Zwischen Selbstbestimmungsrecht und Schutzmaßnahmen

Der Umgang mit sexuellen Bedürfnissen von geistig oder seelisch beeinträchtigten Jugendlichen ist in der (sexual-)pädagogischen Arbeit eine große Herausforderung. Wie sieht der Umgang mit Sexualität, Liebe und Partnerschaft in der Einrichtung aus? Welches Maß an Selbstbestimmung wird Mädchen und Jungen zugestanden und welche Schutzmaßnahmen sind sinnvoll? Neben den institutionell gesetzten Rahmenbedingungen
spielt die Haltung der pädagogischen Fachkräfte eine wichtige Rolle.

In der Praxis wirft das neben Fragen zum konkreten Umgang auch ethische Fragen auf, die im Rahmen des Seminars diskutiert werden.

Das Seminar richtet sich an Mitarbeitende aus Einrichtungen der stationären Jugendhilfe mit dem Fokus auf geistige und seelische Beeinträchtigungen.

5. September
Seminar
€ 70,00 (inkl. vegetarischer Verpflegung)
Stephansstift, Hannover

Anmeldung | Buchungsnummer: A1840

 

„Du willst es, du kriegst es“

Ist eine Erziehung zum Verzicht möglich?

Ich sehe, was du siehst, was du hörst, was du isst. Ich beobachte, was du kaufst, ich weiß, was du bist – oder sein willst. Durch das Hinterlassen von Datenspuren sind junge Menschen noch interessanter für die Wirtschaft geworden. Auch für das Funktionieren von sozialen Netzwerken und innerhalb von Peer Groups ist das Veröffentlichen der Konsummuster scheinbar lebenswichtig.

Fragt man Jugendliche nach ihrem Berufswunsch, wird nicht selten YouTuberin oder Fußballer gesagt – Hauptsache schnell reich. Geld haben und ausgeben können scheint eine neue Schlüsselqualifikation zu sein. Der Druck ist groß, gerade für Kinder und Jugendliche, dazuzugehören, mit dem richtigen Kopfhörer, dem angesagten Spiel und der abgefahrenen Klamotte. Wenn die meisten Kinder bereits in der Grundschule ein eigenes Smartphone besitzen, Turnschuhe für 200 Euro selbstverständlich sind und schon 6-Jährige beim Friseur gestylt werden, ist Kritik an diesem Konsumverhalten nicht gern gesehen.

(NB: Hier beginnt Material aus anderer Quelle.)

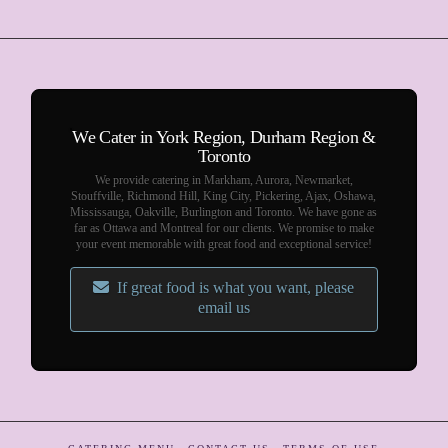
We Cater in York Region, Durham Region &
Toronto
We provide catering in Markham, Aurora, Newmarket,
Stouffville, Richmond Hill, King City, Pickering, Ajax, Oshawa,
Mississauga, Oakville, Burlington and Toronto. We have gone as
far as Ottawa and Montreal for our clients. We promise to make
your event memorable with great food and exceptional service!
If great food is what you want, please
email us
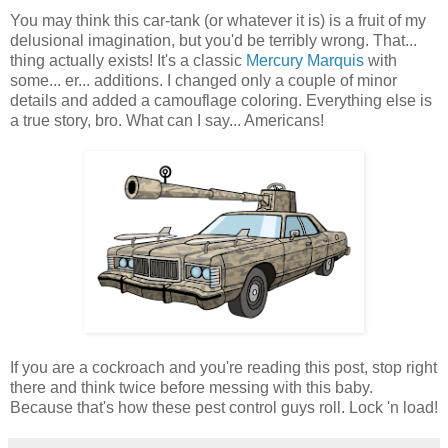
You may think this car-tank (or whatever it is) is a fruit of my
delusional imagination, but you'd be terribly wrong. That...
thing actually exists! It's a classic
Mercury Marquis
with
some... er... additions. I changed only a couple of minor
details and added a camouflage coloring. Everything else is
a true story, bro. What can I say... Americans!
If you are a cockroach and you're reading this post, stop right
there and think twice before messing with this baby.
Because that's how these pest control guys roll. Lock 'n load!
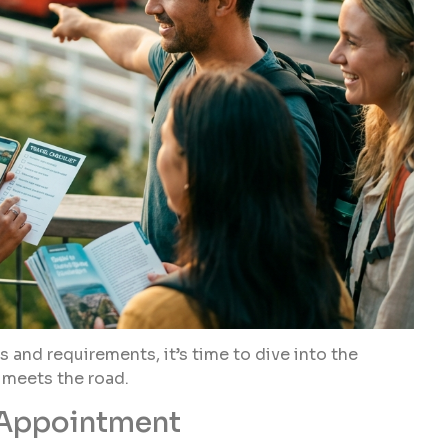
and requirements, it’s time to dive into the
r meets the road.
 Appointment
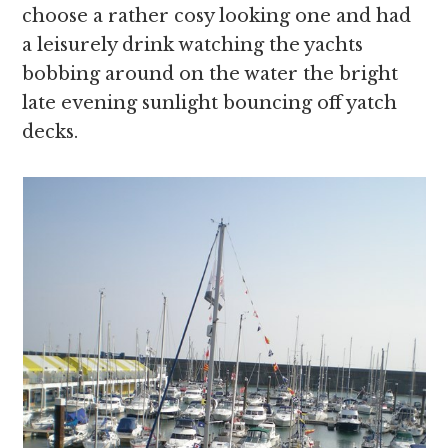
choose a rather cosy looking one and had
a leisurely drink watching the yachts
bobbing around on the water the bright
late evening sunlight bouncing off yatch
decks.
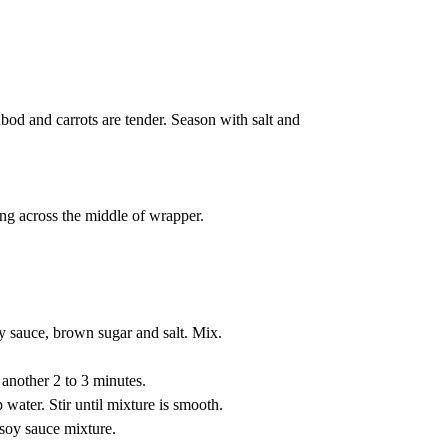
bod and carrots are tender. Season with salt and
ing across the middle of wrapper.
y sauce, brown sugar and salt. Mix.
another 2 to 3 minutes.
water. Stir until mixture is smooth.
 soy sauce mixture.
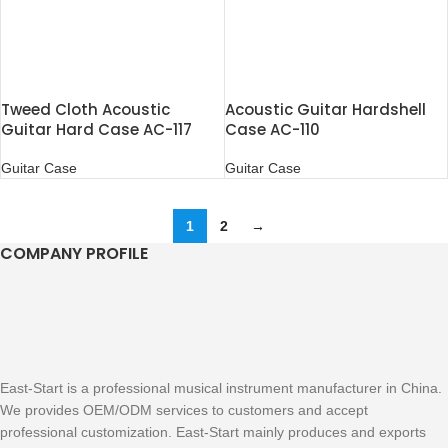
Tweed Cloth Acoustic
Acoustic Guitar Hardshell
Guitar Hard Case AC-117
Case AC-110
Guitar Case
Guitar Case
1
2
→
COMPANY PROFILE
East-Start is a professional musical instrument manufacturer in China.
We provides OEM/ODM services to customers and accept
professional customization. East-Start mainly produces and exports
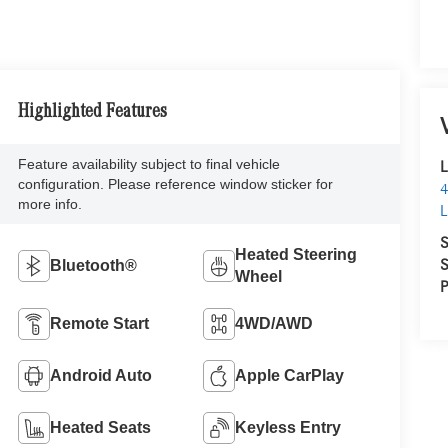
Highlighted Features
Feature availability subject to final vehicle
L
configuration. Please reference window sticker for
4
more info.
L
S
Heated Steering
S
Bluetooth®
Wheel
P
Remote Start
4WD/AWD
Android Auto
Apple CarPlay
Heated Seats
Keyless Entry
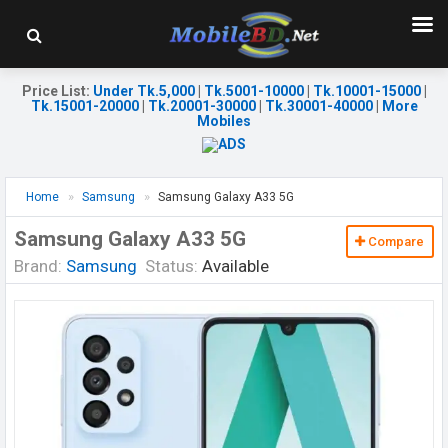
Price List
:
Under Tk.5,000
|
Tk.5001-10000
|
Tk.10001-15000
|
Tk.15001-20000
|
Tk.20001-30000
|
Tk.30001-40000
|
More
Mobiles
Home
Samsung
Samsung Galaxy A33 5G
Samsung Galaxy A33 5G
Compare
Brand:
Samsung
Status:
Available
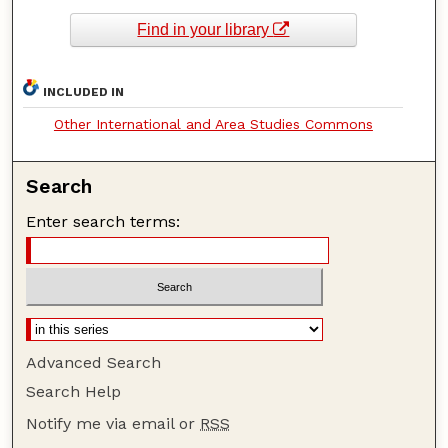
Find in your library
INCLUDED IN
Other International and Area Studies Commons
Search
Enter search terms:
Advanced Search
Search Help
Notify me via email or
RSS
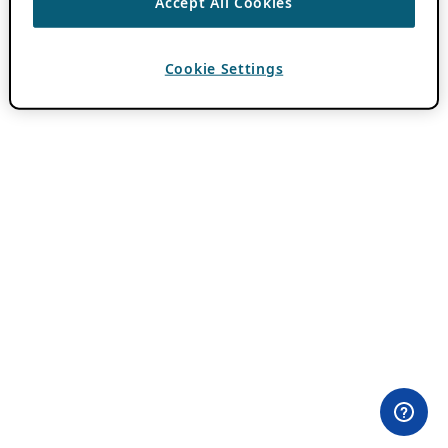
Accept All Cookies
Cookie Settings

Ein vermeintlich auf individuelle Bedürfnisse ausgerichteter Markt, der Produkte passgenauals Dauerwerbeeinblendung ins Leben spiegelt, lässt eine pädagogisch motivierte Konsumerziehung als Spielverderber und Zerstörer identitätsstiftender Handlungen erscheinen.

Was kann aus pädagogischer Sicht getan werden, um Kindern wie Jugendlichen ihre
individuellen Stärken jenseits des Konsumdrucks erlebbar werden zu lassen? Und was ist mit denjenigen, die sich das alles nicht leisten können? Deren Taschengeld oder Lohn nicht ausreicht und die sich vielleicht dann unrechtmäßig nehmen, was andere mühelos bekommen? Was ist mit jenen, die sich ausgeschlossen und wertlos fühlen? Und mit denen, die sich das nicht leisten wollen? Die „containern“ oder aus Sorge um die Vernichtung von Ressourcen auf Konsum bewusst verzichten? Sind das Einzelfälle? Dienen sie als Vorbilder?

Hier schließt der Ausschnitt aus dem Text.